Она нежно провела перстами по голове и лицу юницы, собирая на них локоны волос, и заправила их за уши да зачесала назад, к ослону люльки, впутывая их вглубь того вязкого полотна.

– Нема треба кликать Господа Першего, – произнесла просяще Дрема и рывком дернула головой. – Ен дужа тады на мяне угневаныя. И вы, госпожа, вже посем мяне не угледзице.

– Не больно и надо тебя видеть, – откликнулась Есинька и чуть слышно засмеялась, чувствуя, как от перебранки бесиц-трясавиц и духа с нее степенно стало спадать напряжение. – Так как я уже не ребенок, которых дух Дрема любит и даже бывает нежен. Я уже взрослая, а их Дрема не привечает, потому посылает кошмары и дурные мысли во сне… А у меня знаешь Дрема, последнее время были вельми скверные сны.

Бесицы-трясавицы незамедлительно перевели взгляды с девочки и назидательно зыркнули на Дрему, точно и впрямь она оказалась повинна в тех мучениях. Ночной дух, как верили дарицы, надрывно вздел вверх свои прозрачные плечики и порывчато закачал головой, судя по всему, желая таковым проявлением чувств обелить себя в глазах бесиц-трясавиц. Есислава теперь и вовсе брызнула живым, задорным смехом, отчего он звонким эхом отозвался от стен помещения и, видимо, направил свой полет в теряющийся в кривизне коридор.

– Ох! Ох! – озвучила свой смех девушка и довольно оглядела всех созданий, стоящих обок ее кувшинки. – Да, я пошутила! Пошутила!

– А… а.., – многажды ровнее зыркая на духа, протянули бесицы-трясавицы.
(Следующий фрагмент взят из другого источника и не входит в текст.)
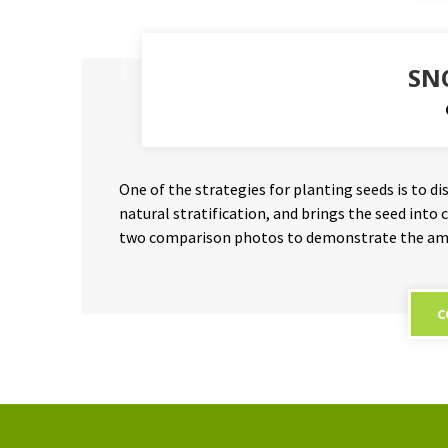
SN
One of the strategies for planting seeds is to d
natural stratification, and brings the seed into
two comparison photos to demonstrate the amo
C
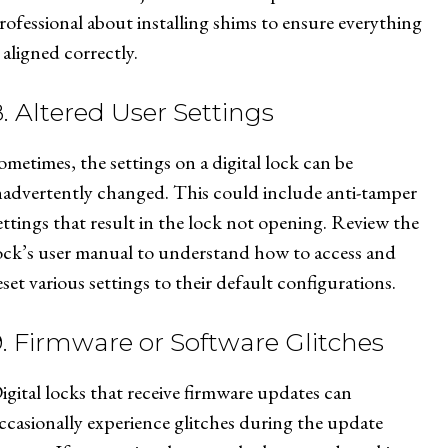
rofessional about installing shims to ensure everything
s aligned correctly.
8. Altered User Settings
ometimes, the settings on a digital lock can be
nadvertently changed. This could include anti-tamper
ettings that result in the lock not opening. Review the
ock’s user manual to understand how to access and
eset various settings to their default configurations.
9. Firmware or Software Glitches
igital locks that receive firmware updates can
ccasionally experience glitches during the update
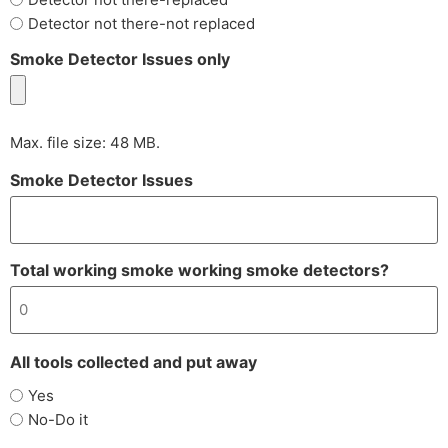
Detector not there-not replaced
Smoke Detector Issues only
Max. file size: 48 MB.
Smoke Detector Issues
Total working smoke working smoke detectors?
All tools collected and put away
Yes
No-Do it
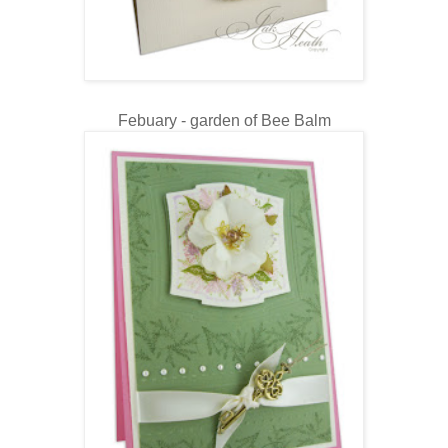
Febuary - garden of Bee Balm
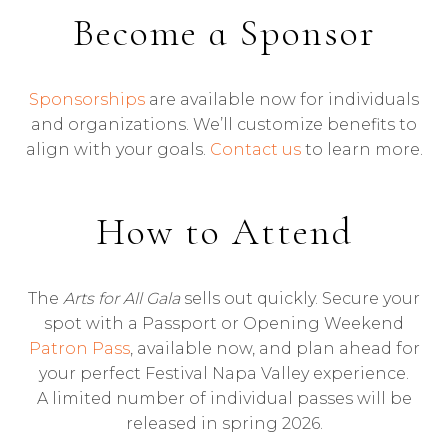
Become a Sponsor
Sponsorships
are available now for individuals
and organizations. We’ll customize benefits to
align with your goals.
Contact us
to learn more.
How to Attend
The
Arts for All Gala
sells out quickly. Secure your
spot with a Passport or Opening Weekend
Patron Pass
, available now, and plan ahead for
your perfect Festival Napa Valley experience.
A limited number of individual passes will be
released in spring 2026.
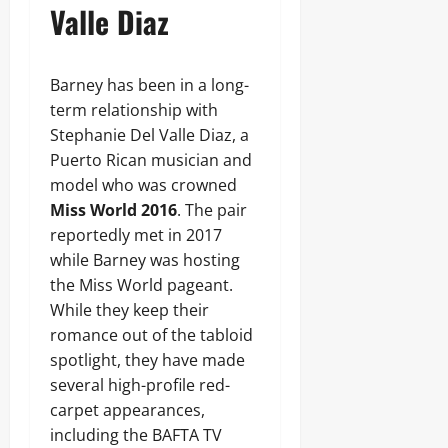
Valle Diaz
Barney has been in a long-
term relationship with
Stephanie Del Valle Diaz, a
Puerto Rican musician and
model who was crowned
Miss World 2016
. The pair
reportedly met in 2017
while Barney was hosting
the Miss World pageant.
While they keep their
romance out of the tabloid
spotlight, they have made
several high-profile red-
carpet appearances,
including the BAFTA TV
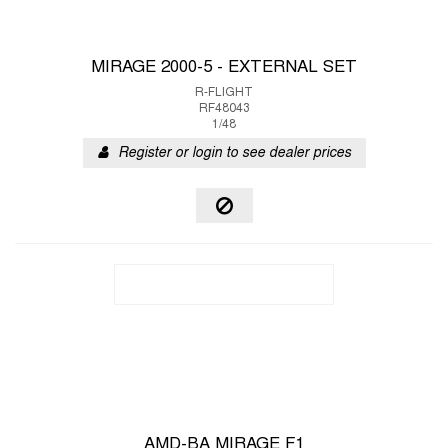
MIRAGE 2000-5 - EXTERNAL SET
R-FLIGHT
RF48043
1/48
Register or login to see dealer prices
AMD-BA MIRAGE F1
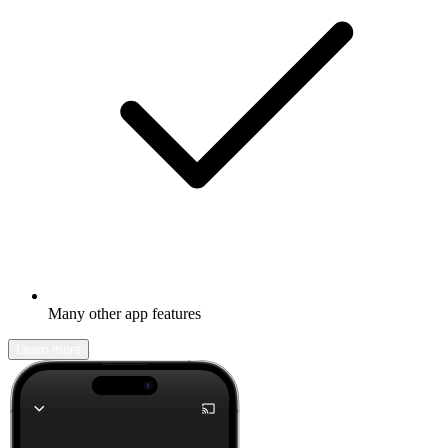
Many other app features
Learn more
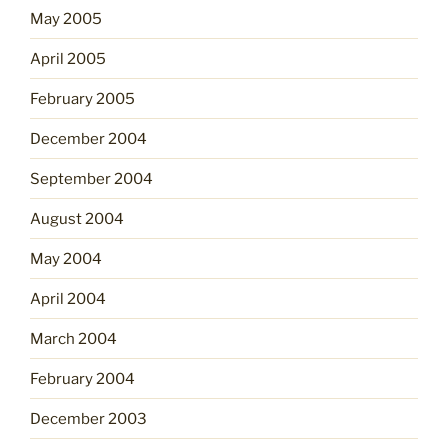
May 2005
April 2005
February 2005
December 2004
September 2004
August 2004
May 2004
April 2004
March 2004
February 2004
December 2003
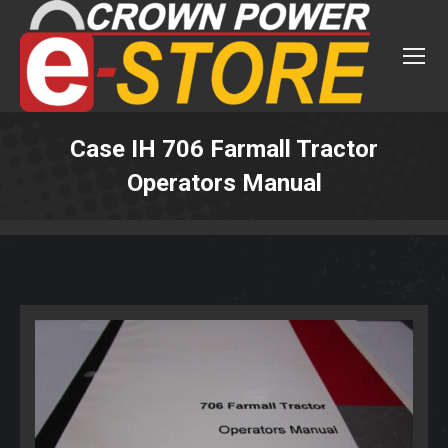
Case IH 706 Farmall Tractor
Operators Manual
You are here:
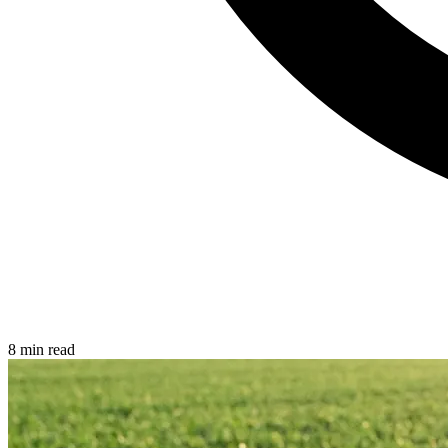
8 min read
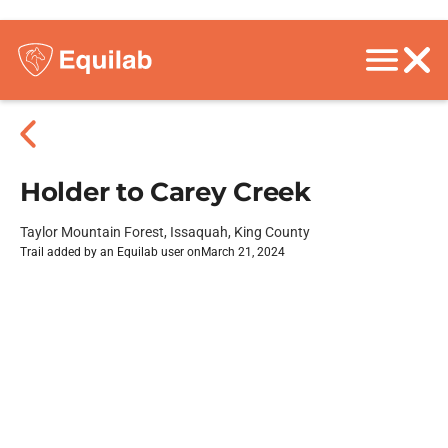
Holder to Carey Creek
Taylor Mountain Forest, Issaquah, King County
Trail added by an Equilab user on
March 21, 2024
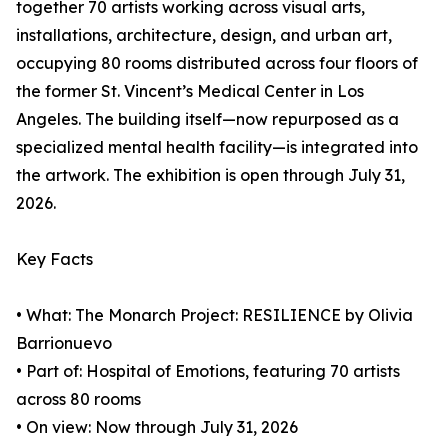
together 70 artists working across visual arts,
installations, architecture, design, and urban art,
occupying 80 rooms distributed across four floors of
the former St. Vincent’s Medical Center in Los
Angeles. The building itself—now repurposed as a
specialized mental health facility—is integrated into
the artwork. The exhibition is open through July 31,
2026.
Key Facts
• What: The Monarch Project: RESILIENCE by Olivia
Barrionuevo
• Part of: Hospital of Emotions, featuring 70 artists
across 80 rooms
• On view: Now through July 31, 2026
И немедля пришли в движение, засуетившись над полулежащей в кувшинке юницей, все поколь роняющей смех, вроде словив момент того, что она успокоилась, принявшись поправлять ее волосы, голову, ноги, руки и саму материю сакхи, слегка утапливая в вязкой массе кресла. Дрема же поменявшись местом с Лидихой, расположилась вблизи от головы девушки и загороженная стенкой кувшинки, на малость пропала с поля видимости.